For me, the spiritual life has to be about finding a viable, sustainable, functional way of life that delivers intrinsic worth. The quest for these things has long been part of what philosophy does, while we often use the methods of religion to create a sense of peace and meaning. I often find I need to poke my life and experience to try and find better ways through things.

I’ve been through some really shitty situations, and there is a pattern. I notice how reluctant I am to name and acknowledge the problem. Part of it comes from a desire not to complain, or blame anyone else. Part of it comes from the insane belief that if I keep slogging away and working hard, I will magically get there.   When there is a problem, naming it has consequence. You have moved from denial to acceptance. That acceptance implies a need for change and may well create the momentum for it. Based on experience, owning and naming the problem is often the most frightening and painful part of the process. Once that’s done, everything gets easier.

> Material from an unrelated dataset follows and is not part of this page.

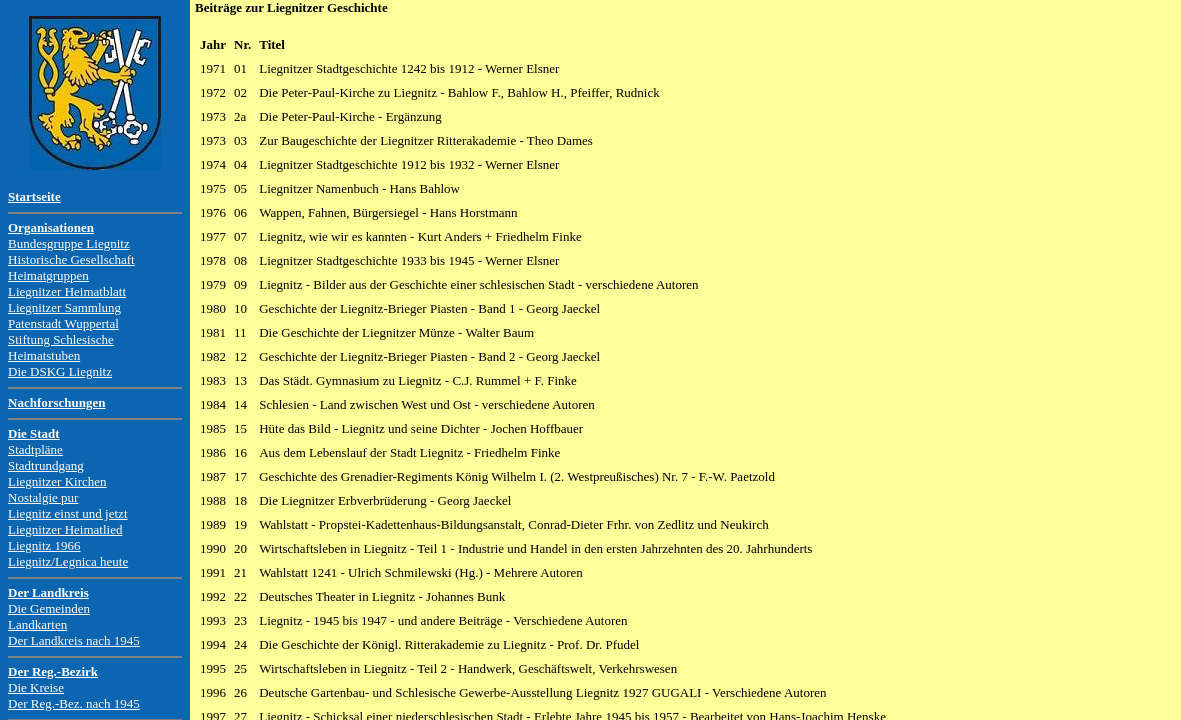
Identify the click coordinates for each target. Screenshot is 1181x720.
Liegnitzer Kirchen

The most recent example is a simpler one because it is not tangled up in relationships with other people. It is underpinned by my whole history, though, by how others see me and see my work, by a desire to validate myself through my work and to make a point. It’s underpinned by not wanting to admit defeat or to acknowledge what I’m not. There’s a second strand, too, which was a belief that I wasn’t really good enough for anything else and that I would not be able to get a proper job anyway. Make it as a professional author, or be thrown on the scrapheap. I’d convinced myself this was all I had.
Last week I said ‘enough’. I can’t make a living as an author. It may well be this is because I’m not good enough – not commercially minded enough to be a Dan Brown, not creative genius enough to be an Ursula Le Guinn. Going through that naming process was agony. It took days, in the midst of burnout and exhaustion. I cried a lot, and I felt like my whole life was falling to pieces around me. But rather than reassure myself that somehow it would all magically be ok, I started looking hard at how I was feeling, and why, and what was going on there.

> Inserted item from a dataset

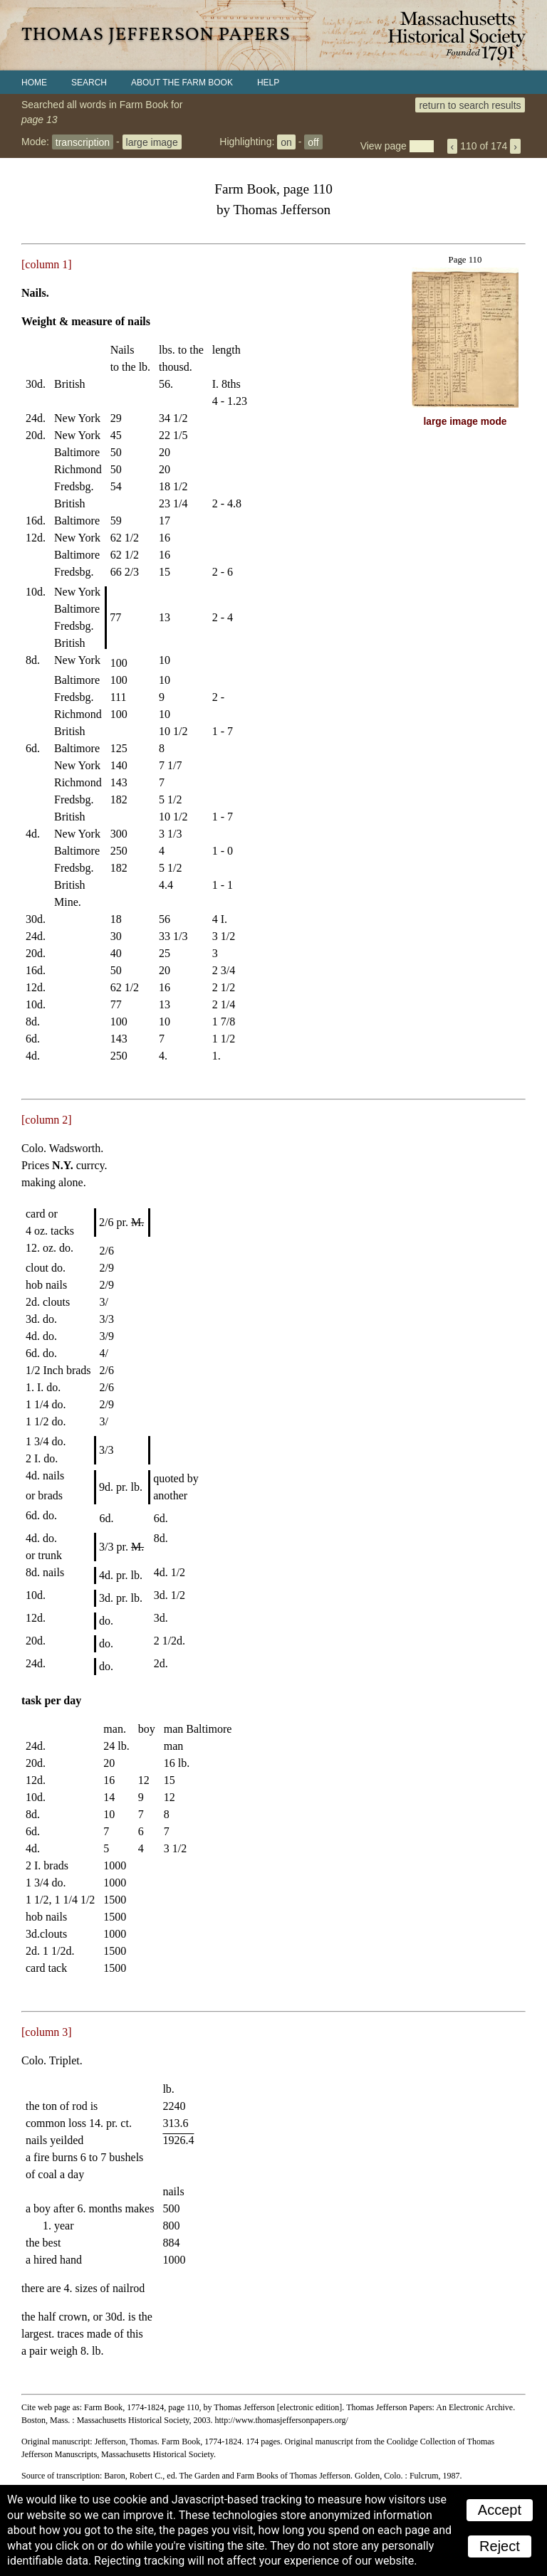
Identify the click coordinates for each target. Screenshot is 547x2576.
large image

I got to a place of saying ‘this is not ok and something needs to change’. That really helped. Deciding that it is not ok to slog away, striving and exhausted and not earning enough to live comfortably and not having time, energy or resources to do the things I want to do… that was important. Recognising that I don’t deserve to be worked to death in a state of miserable exhaustion. That helped. Maybe the failure is mine. I accept that, so be it. In that acceptance, eventually came peace and relief.
After a while I started feeling able to let go of the dreams and aspirations that had kept me on the treadmill for so long. Realising that I don’t have to achieve anything specifically, was a relief. Realising that maybe I could just spend a while going after things that would make me feel better, and that I could find work that I also find meaningful – that was liberating. Once I got past the pain of naming the problem, the pain reduced. I became able to think. I started making decisions, and choices, and being able to see a way forward.
Change is scary. Owning a problem is scary because it means facing the things, people, arrangements, aspects of self that aren’t working. It can seem easier to deny the issue, and keep going as though it was all right really. Toxic workplaces, dysfunctional relationships, destructive peer groups, depressing homes… we tell ourselves ‘better the devil you know’ and we stay. The comfort and security of staying where it hurts and doesn’t work, is a myth. Sometimes the novelly of a new and unfamiliar devil is at least a bit of respite and a change of scenery, even if ultimately you do end up with the same old shit. And sometimes, the alternative is better.
I don’t default to tearing everything down for the sake of it. Sometimes though, tearing everything down is the only way to go. Then you can see the painted scenery, the strings on the puppets, the fake moonlight, and you can get out of the carefully built illusion and find something else. Maybe a new illusion, but possibly something real and worth having.